Tidak kalah penting adalah kesiapan teknis landasan pacu itu sendiri. Jika runway tidak memiliki sistem drainase yang baik atau permukaannya licin, risiko tergelincir meningkat drastis. Maka dari itu, para petugas bandara punya tanggung jawab besar untuk memastikan semua aspek teknis ini dalam kondisi optimal.
Apakah Crosswind Bisa Diprediksi dan Dicegah?
Jawabannya: bisa, tapi tidak 100% pasti. Crosswind bisa diprediksi melalui alat meteorologi seperti anemometer dan data dari satelit cuaca.

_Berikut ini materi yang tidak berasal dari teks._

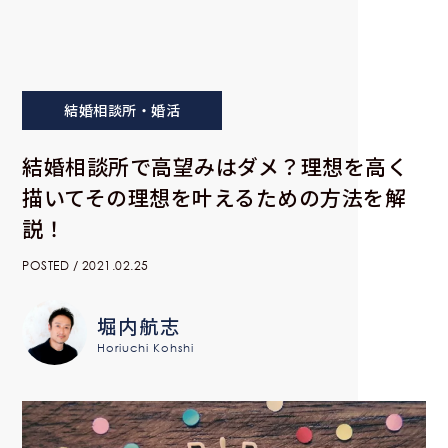
結婚相談所・婚活
結婚相談所で高望みはダメ？理想を高く
描いてその理想を叶えるための方法を解
説！
POSTED / 2021.02.25
堀内航志
Horiuchi Kohshi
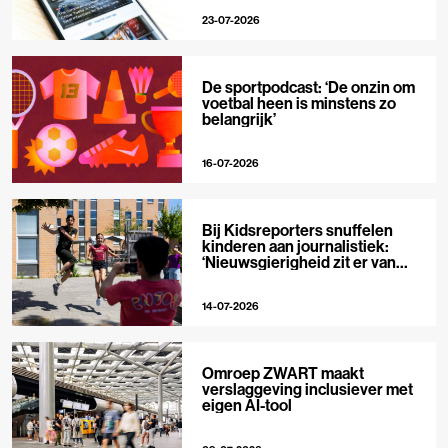
23-07-2026
De sportpodcast: ‘De onzin om
voetbal heen is minstens zo
belangrijk’
16-07-2026
Bij Kidsreporters snuffelen
kinderen aan journalistiek:
‘Nieuwsgierigheid zit er van
nature in’
14-07-2026
Omroep ZWART maakt
verslaggeving inclusiever met
eigen AI-tool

Pilot juga menerima laporan cuaca sebelum dan saat penerbangan berlangsung, termasuk arah dan kecepatan angin di sekitar bandara tujuan.
Namun, perubahan cuaca bisa terjadi sangat cepat, terutama di wilayah tropis seperti Indonesia. Itulah sebabnya pilot harus terus memantau perubahan arah angin selama pendekatan (approach) dan siap melakukan go-around jika dirasa terlalu berisiko. Dalam beberapa kasus, pilot bahkan harus mendarat di bandara alternatif yang lebih aman.
Pelatihan intensif untuk menghadapi crosswind juga jadi bagian penting dari sertifikasi pilot komersial. Mereka belajar berbagai teknik seperti “crab landing” atau “sideslip” untuk menjaga kestabilan pesawat saat menghadapi angin menyamping. Selain itu, teknologi modern di kokpit seperti autopilot berbasis cuaca juga turut membantu.